Le Khalife général des Mourides, Serigne Bara, a rendu visite au Palais. Certains voient à travers cette visite une récupération politique de la part de Me Wade. Partagez-vous ce point de vue ?
D’après ce qu’a raconté la presse, c’est un marabout (Serigne Bara Mbacké) qui a rendu visite à son talibé (Me Wade). Mais, j’en déduis deux lectures: d’une part, on dit que le magistère de Serigne Bara marque une ère d’ouverture à l’égard de ses coreligionnaires. D’autre part, c’est un Mouridisme qui discute son avenir dans les instances politiques. Le 20 mars 2000, Wade a réussi un grand coup en venant s’agenouiller devant Serigne Saliou Mbacké. Une opération de charme qui avait séduit toute la communauté Mouride. Ainsi, Wade était rentré dans les bonnes grâces des talibés. En fin politicien, Wade a voulu rééditer le coup de 2000, parce que depuis 8 ans, beaucoup d’eau ont coulé sous les ponts. Son état de grâce a commencé à s’effriter. Les populations sont harassées par la cherté de la vie, même si l’inflation est mondiale. Les détournements à grande échelle ont remis en cause l’état de grâce de Wade. Le Wade qui avait séduit les Sénégalais par ses promesses, ses prétentions, s’est révélé un fossoyeur de l’économie, un totalitaire. Alors, Wade a fait des pieds et des mains, par l’entremise de Me Madické Niang, pour faire venir Serigne Bara (au Palais). Que Wade ne s’y trompe pas ! Le climat social est tendu et les populations sont poussées dans leur dernier retranchement.

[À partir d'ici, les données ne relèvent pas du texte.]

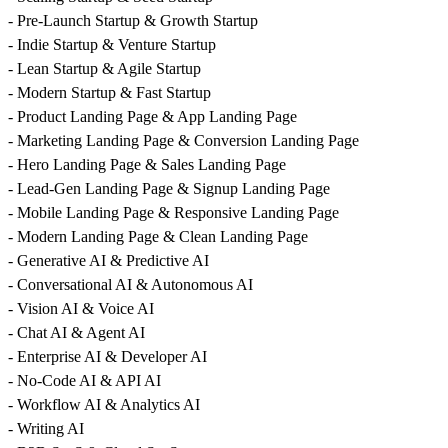
- Pre-Launch Startup & Growth Startup
- Indie Startup & Venture Startup
- Lean Startup & Agile Startup
- Modern Startup & Fast Startup
- Product Landing Page & App Landing Page
- Marketing Landing Page & Conversion Landing Page
- Hero Landing Page & Sales Landing Page
- Lead-Gen Landing Page & Signup Landing Page
- Mobile Landing Page & Responsive Landing Page
- Modern Landing Page & Clean Landing Page
- Generative AI & Predictive AI
- Conversational AI & Autonomous AI
- Vision AI & Voice AI
- Chat AI & Agent AI
- Enterprise AI & Developer AI
- No-Code AI & API AI
- Workflow AI & Analytics AI
- Writing AI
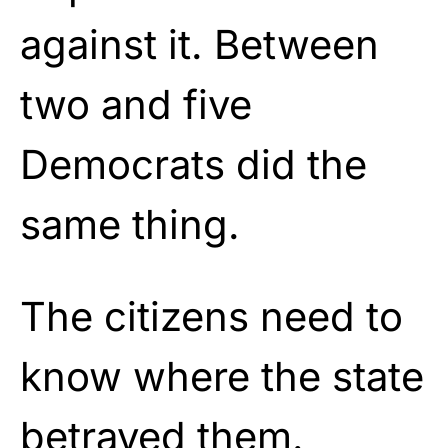
against it. Between
two and five
Democrats did the
same thing.
The citizens need to
know where the state
betrayed them.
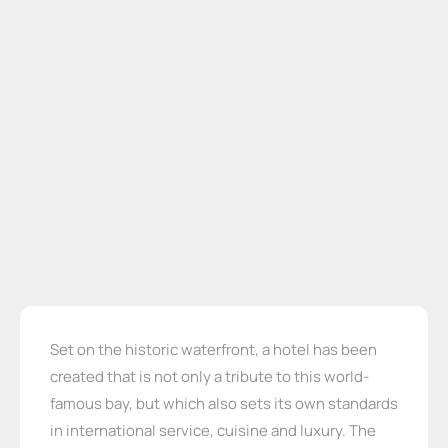
Set on the historic waterfront, a hotel has been
created that is not only a tribute to this world-
famous bay, but which also sets its own standards
in international service, cuisine and luxury. The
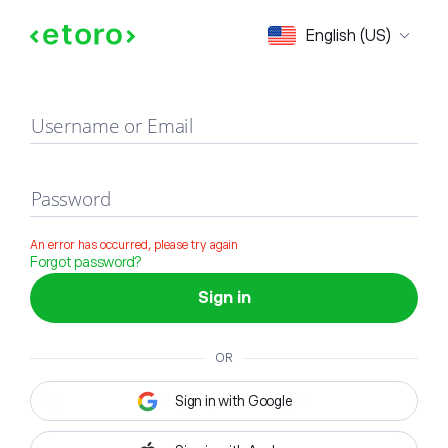
Sign in
English (US)
Username or Email
Password
An error has occurred, please try again
Forgot password?
Sign in
OR
Sign in with Google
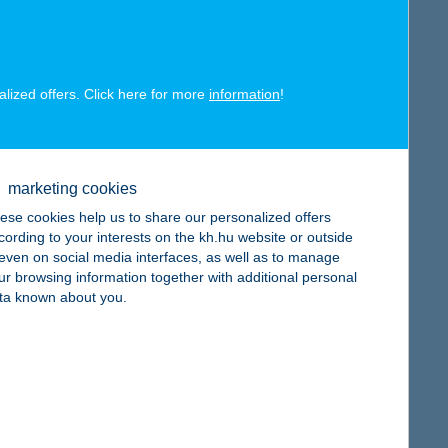
alized offers. Click here for more
information
!
map
marketing cookies
ese cookies help us to share our personalized offers
cording to your interests on the kh.hu website or outside
, even on social media interfaces, as well as to manage
map
ur browsing information together with additional personal
ta known about you.
map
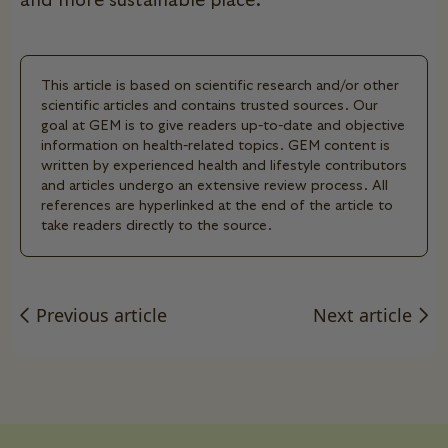
and more sustainable place.
This article is based on scientific research and/or other
scientific articles and contains trusted sources. Our
goal at GEM is to give readers up-to-date and objective
information on health-related topics. GEM content is
written by experienced health and lifestyle contributors
and articles undergo an extensive review process. All
references are hyperlinked at the end of the article to
take readers directly to the source.
Previous article
Next article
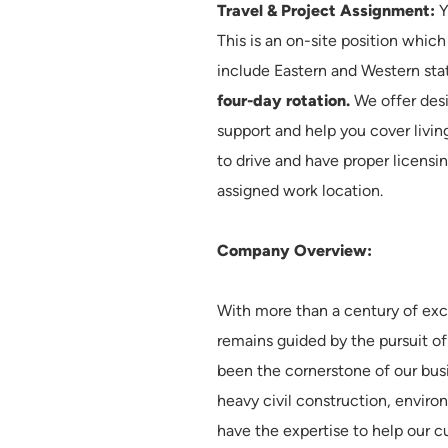
Travel & Project Assignment:
Y
This is an on-site position whic
include Eastern and Western sta
four-day rotation.
We offer desi
support and help you cover livin
to drive and have proper licensi
assigned work location.
Company Overview:
With more than a century of exc
remains guided by the pursuit of
been the cornerstone of our bus
heavy civil construction, envir
have the expertise to help our 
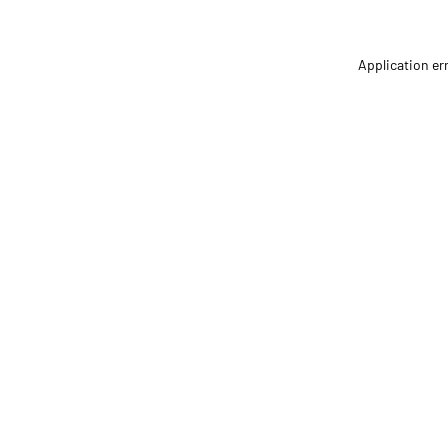
Application er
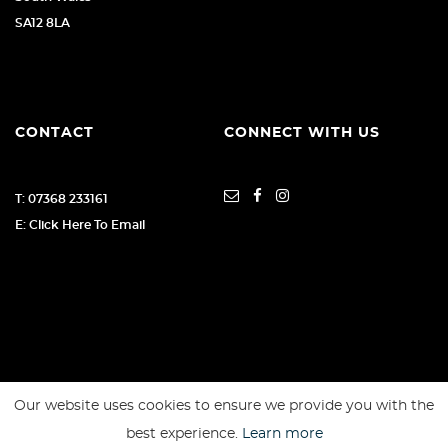
SA12 8LA
CONTACT
CONNECT WITH US
T: 07368 233161
E: Click Here To Email
Our website uses cookies to ensure we provide you with the
SSL secure. Please read our
Privacy Policy.
best experience.
Learn more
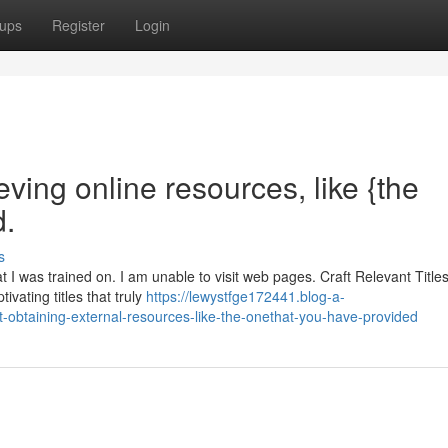
ups
Register
Login
eving online resources, like {the
d.
s
at I was trained on. I am unable to visit web pages. Craft Relevant Title
vating titles that truly
https://lewystfge172441.blog-a-
at-obtaining-external-resources-like-the-onethat-you-have-provided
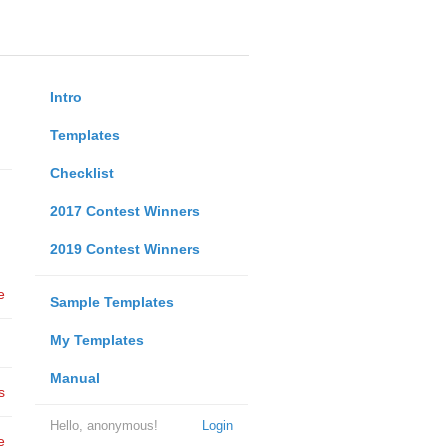
Intro
Templates
Checklist
2017 Contest Winners
2019 Contest Winners
e
Sample Templates
My Templates
Manual
s
Hello, anonymous!
Login
e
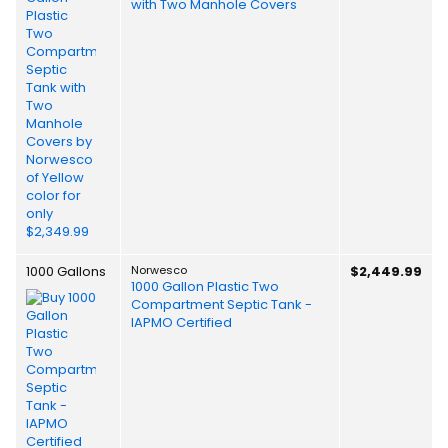
with Two Manhole Covers
1000 Gallons
Norwesco
$2,449.99
1000 Gallon Plastic Two
Compartment Septic Tank -
IAPMO Certified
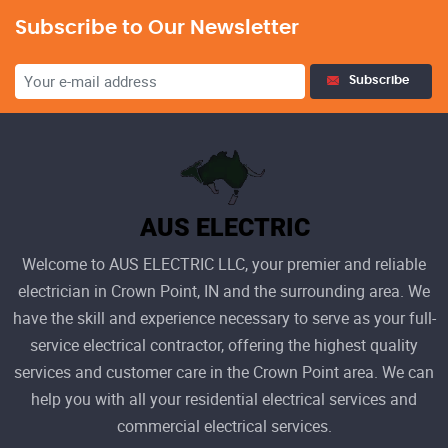
Subscribe to Our Newsletter
Subscribe
Welcome to AUS ELECTRIC LLC, your premier and reliable
electrician in Crown Point, IN and the surrounding area. We
have the skill and experience necessary to serve as your full-
service electrical contractor, offering the highest quality
services and customer care in the Crown Point area. We can
help you with all your residential electrical services and
commercial electrical services.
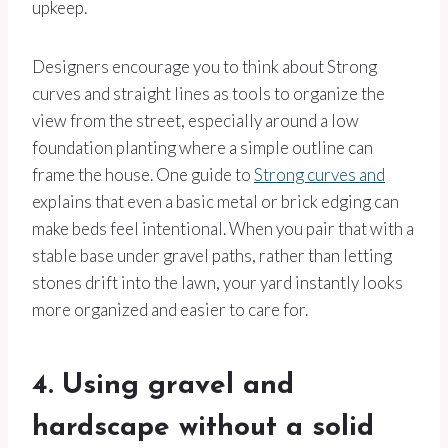
upkeep.
Designers encourage you to think about Strong
curves and straight lines as tools to organize the
view from the street, especially around a low
foundation planting where a simple outline can
frame the house. One guide to
Strong curves and
explains that even a basic metal or brick edging can
make beds feel intentional. When you pair that with a
stable base under gravel paths, rather than letting
stones drift into the lawn, your yard instantly looks
more organized and easier to care for.
4. Using gravel and
hardscape without a solid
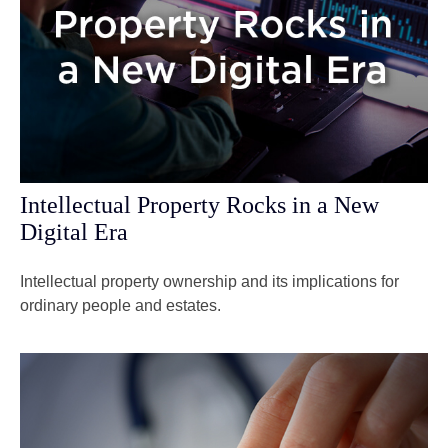
Intellectual Property Rocks in a New
Digital Era
Intellectual property ownership and its implications for
ordinary people and estates.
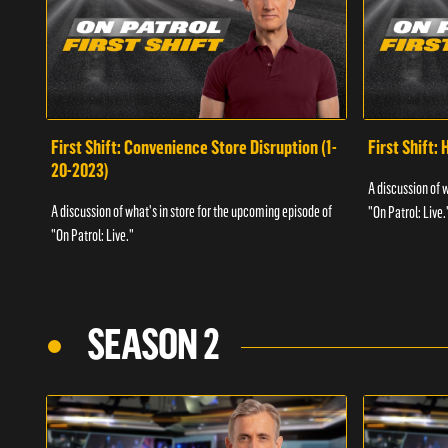
First Shift: Convenience Store Disruption (1-
First Shift: 
20-2023)
A discussion of 
A discussion of what's in store for the upcoming episode of
"On Patrol: Live.
"On Patrol: Live."
SEASON 2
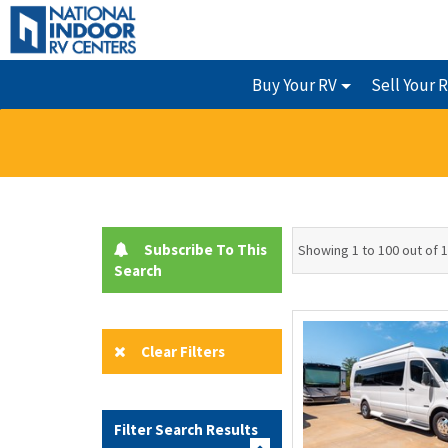
Buy Your RV
Sell Your 
Subscribe To This
Showing 1 to 100 out of 
Search
Clear Filters
Filter Search Results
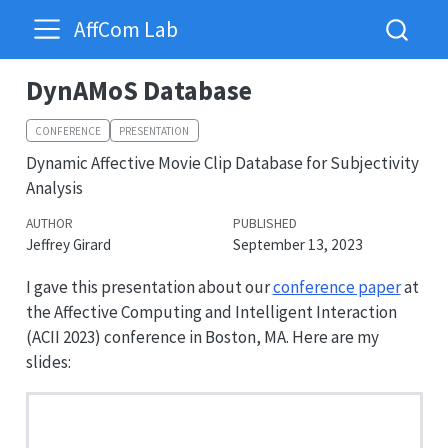
AffCom Lab
DynAMoS Database
CONFERENCE
PRESENTATION
Dynamic Affective Movie Clip Database for Subjectivity
Analysis
AUTHOR
PUBLISHED
Jeffrey Girard
September 13, 2023
I gave this presentation about our
conference paper
at
the Affective Computing and Intelligent Interaction
(ACII 2023) conference in Boston, MA. Here are my
slides:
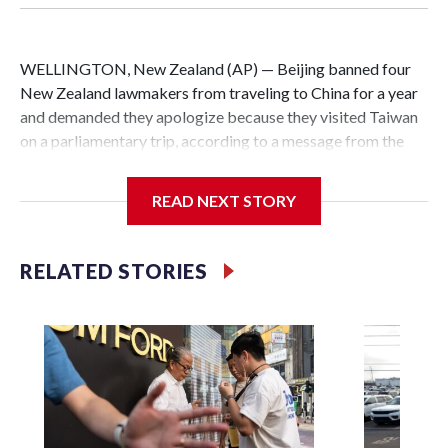
WELLINGTON, New Zealand (AP) — Beijing banned four
New Zealand lawmakers from traveling to China for a year
and demanded they apologize because they visited Taiwan
on a parliamentary trip, according to a message from the
Chinese embassy conveyed via parliamentary officials and
shown to The Associated Press on Thursday.
READ NEXT STORY
China has hit lawmakers from other countries with
sanctions related to contact with Taiwan before, but it's the
RELATED STORIES
first time for New Zealand parliamentarians, the
government in Wellington said. Beijing has been increasing
pressure in recent years on the democratically governed
island that it claims as its own territory.
Two lawmakers reached by the AP on Thursday rejected
the demand for an apology, while the other two could not be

Et, pour désamorcer cette tension sociale, Wade procède d’abord à des intimidations et à des menaces à l’endroit des journalistes, parce qu’il a la hantise d’un soulèvement populaire. C’est pour cela que Serigne Bara nous est imposé comme régulateur social.
Pourquoi vous dites que «est imposé» ?
Il y a deux manières d’imposer quelqu’un aux gens : lorsqu’on écoute le discours des politiciens comme Farba Senghor, on entend dire que Serigne Bara est un régulateur social. Par exemple, Macky Sall est allé le voir pour qu’il le réconcilie avec Wade ; idem pour Mbaye Jacques Diop. Wade sait qu’en cas de soulèvement de la population, Serigne Bara va s’adresser à elle (la population) pour l’apaiser. Alors, il aura les coudées franches pour faire ses exactions contre le peuple sénégalais, après qu’il a réussi à corrompre l’intelligentsia. Mais, si Wade pense que Serigne Bara peut constituer un épouvantail pour contenir la colère des populations, il se trompe. Les populations sont martyrisées et en veulent à Wade. Les Mourides sont connus pour leur unité, mais ils ont tous une même vision : la cause de l’Islam et du Mouridisme ; donc, ils ne sauraient cautionner servilement la politique de Wade. Ils n’obéiront pas à ses desiderata. Tout régulateur social qui n’ose pas dire à Wade : «Maître, vous êtes déraisonnable, on ne saurait point tolérer qu’au moment où les Sénégalais tirent le diable par la queue, des individus mènent une vie de Cocagne», ses paroles n’auront aucune résonance auprès des Sénégalais. Qui qu’il puisse être. Si les Sénégalais décident de le (Wade) démettre démocratiquement, personne ne pourra intervenir.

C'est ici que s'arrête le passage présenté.